Collected data:
___

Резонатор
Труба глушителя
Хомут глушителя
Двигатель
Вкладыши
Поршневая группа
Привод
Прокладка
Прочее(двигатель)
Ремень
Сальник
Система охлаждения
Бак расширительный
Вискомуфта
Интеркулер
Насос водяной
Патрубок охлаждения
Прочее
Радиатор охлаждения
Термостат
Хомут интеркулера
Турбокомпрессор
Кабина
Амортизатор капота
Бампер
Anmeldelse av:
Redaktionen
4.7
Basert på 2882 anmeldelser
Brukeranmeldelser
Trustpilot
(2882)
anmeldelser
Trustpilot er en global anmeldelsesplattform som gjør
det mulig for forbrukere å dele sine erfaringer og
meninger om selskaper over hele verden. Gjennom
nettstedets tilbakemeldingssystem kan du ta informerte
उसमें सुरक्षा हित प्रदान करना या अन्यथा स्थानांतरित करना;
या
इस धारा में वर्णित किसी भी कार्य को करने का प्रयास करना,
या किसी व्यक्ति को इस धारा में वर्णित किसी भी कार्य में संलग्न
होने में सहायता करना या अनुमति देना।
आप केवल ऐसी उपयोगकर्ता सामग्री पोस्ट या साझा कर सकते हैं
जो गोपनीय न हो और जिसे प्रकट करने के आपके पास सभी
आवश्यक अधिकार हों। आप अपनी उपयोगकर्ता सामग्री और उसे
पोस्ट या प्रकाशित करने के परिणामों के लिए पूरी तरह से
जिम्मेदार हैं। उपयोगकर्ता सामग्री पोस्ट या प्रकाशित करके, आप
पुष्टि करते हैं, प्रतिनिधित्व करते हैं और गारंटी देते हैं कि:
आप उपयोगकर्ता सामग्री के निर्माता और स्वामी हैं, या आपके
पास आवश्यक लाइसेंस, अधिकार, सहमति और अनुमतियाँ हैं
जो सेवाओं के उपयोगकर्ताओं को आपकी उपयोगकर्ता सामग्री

___

How many of the lines above include the string "Хомут"? Reply with the number by itself.

### Response
2